KEY POINTS
- World Bank says Pakistan cut poverty by over 40 percentage points since 2001
- Compounding shocks slowed progress, but resilience and data-driven reforms can restore trajectory
- Report stresses investment in people, women, and youth as key to growth
- Pakistan retains strong institutional partnerships and financing support from World Bank Group
ISLAMABAD: Pakistan has the capacity to restore its strong record of poverty reduction by focusing on people-centred reforms, according to a new World Bank report released on Tuesday in Islamabad.
The study, Reclaiming Momentum Towards Prosperity: Pakistan’s Poverty, Equity and Resilience Assessment, highlights that Pakistan reduced poverty from 64.3 per cent in 2001-02 to 21.9 per cent, in 2018-19, one of the sharpest declines in South Asia.
According to ‘The World Bank study’, this was achieved through household income growth, urbanisation, and shifts from agricultural to service-based employment, showing the country’s ability to deliver results when structural reforms align with opportunity.
“Pakistan’s hard-won gains can and must be protected,” said Bolormaa Amgaabazar, World Bank Country Director for Pakistan. She stressed that renewed reforms could “expand jobs and opportunities—especially for women and young people—while building resilience against shocks.”
External shocks hurt movementum
The report acknowledges that since 2020, multiple external shocks—including COVID-19, global inflation, historic floods, and macroeconomic pressures—have temporarily slowed progress.
However, the World Bank emphasised that Pakistan’s reform capacity, strong demographic base, and institutional partnerships position it to reverse the recent poverty uptick and place growth back on track.
Christina Wieser, Senior Economist and lead author of the report, said reforms “that expand access to quality services, protect households from shocks, and create better jobs—especially for the bottom 40 per cent—are essential to break cycles of poverty and deliver durable, inclusive growth.”
Reform path ahead
The report outlines four key reform pathways: Investing in people, places, and opportunities by tackling human capital gaps in health, education, housing, water, and sanitation.
Building household resilience through responsive and inclusive safety nets. Adopting progressive fiscal measures by improving municipal finance, phasing out inefficient subsidies, and targeting resources where they are most needed.

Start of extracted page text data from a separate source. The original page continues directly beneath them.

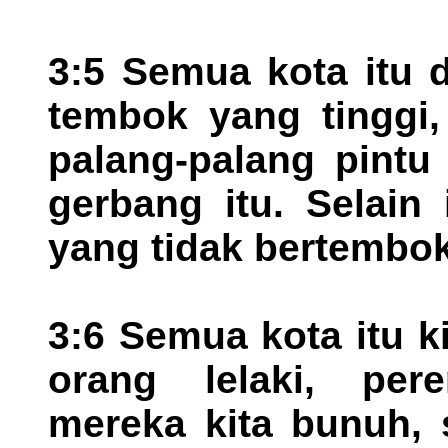
3:5 Semua kota itu 
tembok yang tinggi,
palang-palang pintu
gerbang itu. Selain
yang tidak bertembok
3:6 Semua kota itu 
orang lelaki, pe
mereka kita bunuh,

And last but not least, developing timely data systems for governance improvement, resource targeting, and policy results.
Youthful workforce
Despite persistent rural-urban disparities and challenges in service delivery, Pakistan retains a youthful workforce and untapped potential in women’s participation—key levers, the report says, could transform poverty reduction into sustainable prosperity.
The World Bank also underlined its long-term partnership with Pakistan. Since 1950, Pakistan has received over $48.3 billion in assistance, with a current portfolio of 54 projects valued at $15.7 billion.
In addition, the International Finance Corporation (IFC) has invested nearly $13 billion across sectors, including renewable energy, financial inclusion, agribusiness, and manufacturing, demonstrating continued international confidence in Pakistan’s economic trajectory.
The report concludes that with bold, sustained, and people-centred reforms, Pakistan can not only regain but accelerate its poverty reduction momentum, translating resilience into inclusive growth that protects its most vulnerable citizens.